With the recent discoveries of multiple purported handwritten wills from the late soul legend Aretha Franklin, what the heirs initially thought would be a straightforward case is now looking to be a lengthier court process than Prince’s estate, which is still being probated several years after the pop icon’s death.

Of all the lessons learned since Prince’s death on April 21, 2016, the most obvious is: If you die without a will, you potentially leave behind a mess for your family. For Prince’s estate this means approximately $10 million in legal fees, and years of unnecessary conflicts about how to best manage the estate’s assets.

The Prince estate recently passed an unpleasant milestone: Three years and counting to sort out his estate, believed to be worth hundreds of millions of dollars. The estate will has not been officially valued or disbursed to the heirs (his six siblings), USA Today recently reported.

So, the latest news about Franklin begs the question: When you’re a wealthy superstar, is it worse to leave behind no will, or several?

When Aretha Franklin died in August of 2018, it was believed that she too had left behind no will, and that her assets would be divided equally amongst her four sons under Michigan probate law. But the discovery of multiple handwritten wills in her couch cushions and cabinets muddled that plan. Now, the Michigan probate court will have to decide whether these handwritten or “holographic” wills are legitimate in the eyes of the law. The illegibility of her handwriting in some parts makes it unclear how she planned to divvy out her assets, which can make all or part of the affected document unenforceable.

According to The New York Times, the possibility of wholesale changes to the estate has already stirred divisions among Franklin’s sons, with two of them supporting the most recent will, from 2014, and two opposing it.

Successful celebrities like Prince and Aretha commonly get involved in all kinds of things: They buy houses, have all kinds of art and jewelry, and often owe or made promises to more people than they could ever remember, all of whom come calling when they pass. But there is only one “pot of gold,” and it is hardly ever as big as everyone thinks it is. Certainly never big enough for the beneficiaries or creditors positioning themselves to receive some of it.

Why Franklin chose to write her own will(s) is unknown, but if her sons want to control the outcome of the estate they would be best-served to resolve the dispute before spending significant monies on lawyers and court fees, because as soon as one of the handwritten wills is accepted there no longer will be much room for negotiation. Someone will win. Someone will lose. And an appeal by the losing party will only further drive up the costs and defer distribution of the estate. Because of the numerous competing documents, persons and interests, on top of the normal administration that is already under way, it would not surprise me if Aretha’s estate too more than three years to sort out. In fact, it would shock me if it took less than that.
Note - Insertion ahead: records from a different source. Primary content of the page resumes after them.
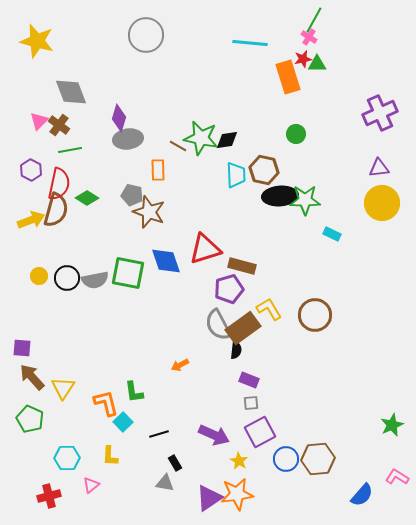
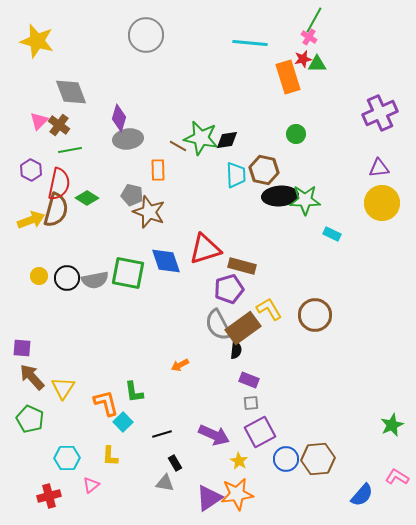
black line at (159, 434): moved 3 px right
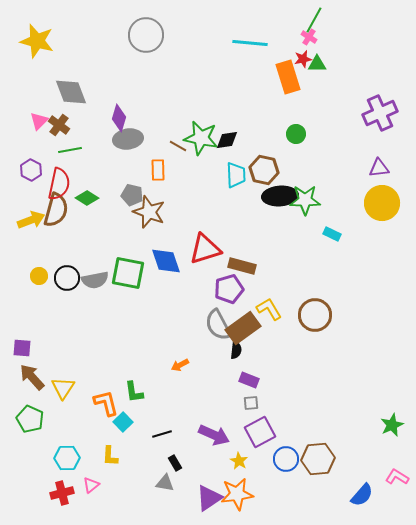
red cross at (49, 496): moved 13 px right, 3 px up
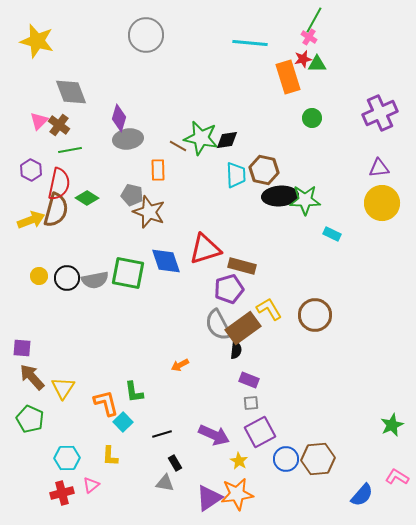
green circle at (296, 134): moved 16 px right, 16 px up
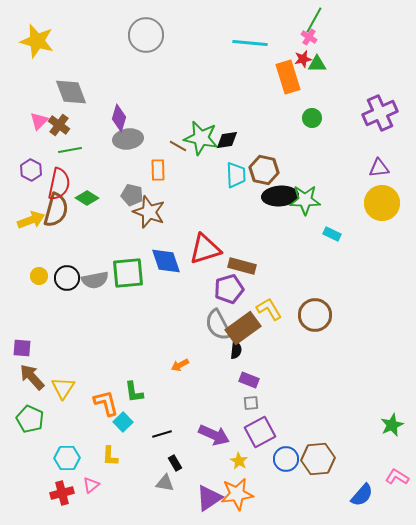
green square at (128, 273): rotated 16 degrees counterclockwise
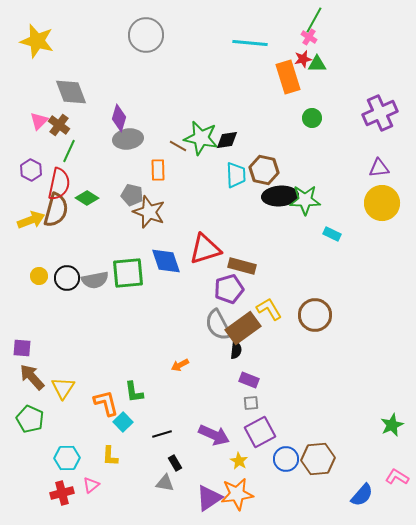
green line at (70, 150): moved 1 px left, 1 px down; rotated 55 degrees counterclockwise
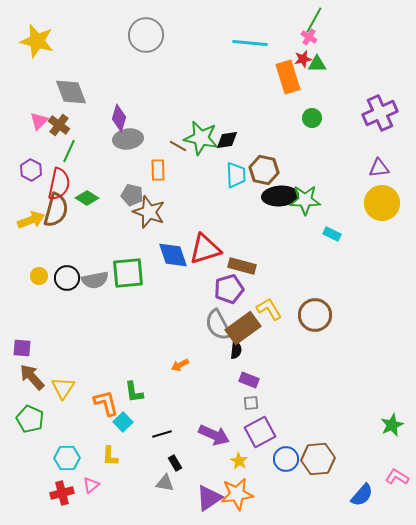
blue diamond at (166, 261): moved 7 px right, 6 px up
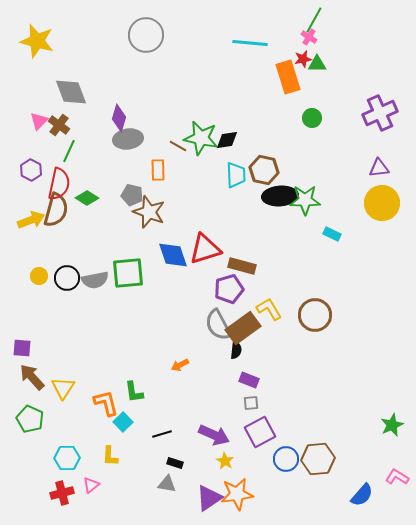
yellow star at (239, 461): moved 14 px left
black rectangle at (175, 463): rotated 42 degrees counterclockwise
gray triangle at (165, 483): moved 2 px right, 1 px down
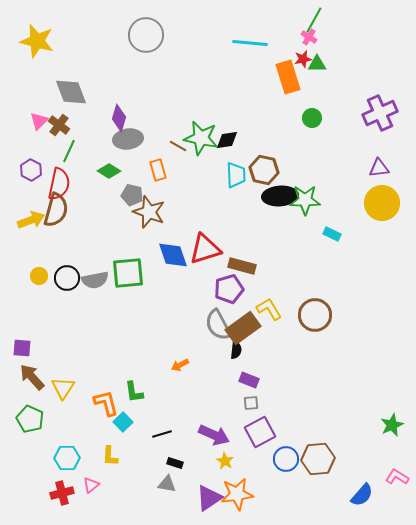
orange rectangle at (158, 170): rotated 15 degrees counterclockwise
green diamond at (87, 198): moved 22 px right, 27 px up
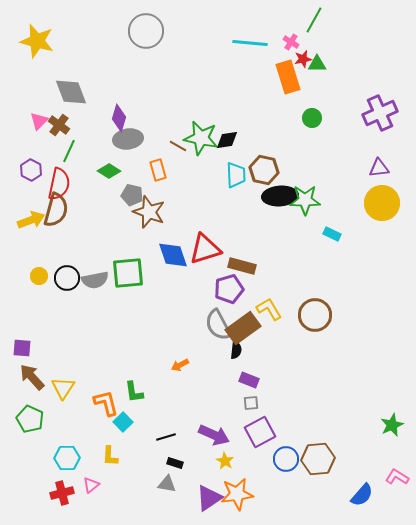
gray circle at (146, 35): moved 4 px up
pink cross at (309, 37): moved 18 px left, 5 px down
black line at (162, 434): moved 4 px right, 3 px down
While lawyers should always strive to find solutions that help their clients resolve their cases sooner and for less legal spend, cases like this don’t always lend themselves to that. You have to constantly seek opportunities to create decision points if you are going to have any chance at bringing almost any celebrity trust or probate administration or litigation to a swift and cost-effective end. The decision to accept or reject the handwritten wills will have huge ramifications for the heirs to the Franklin estate.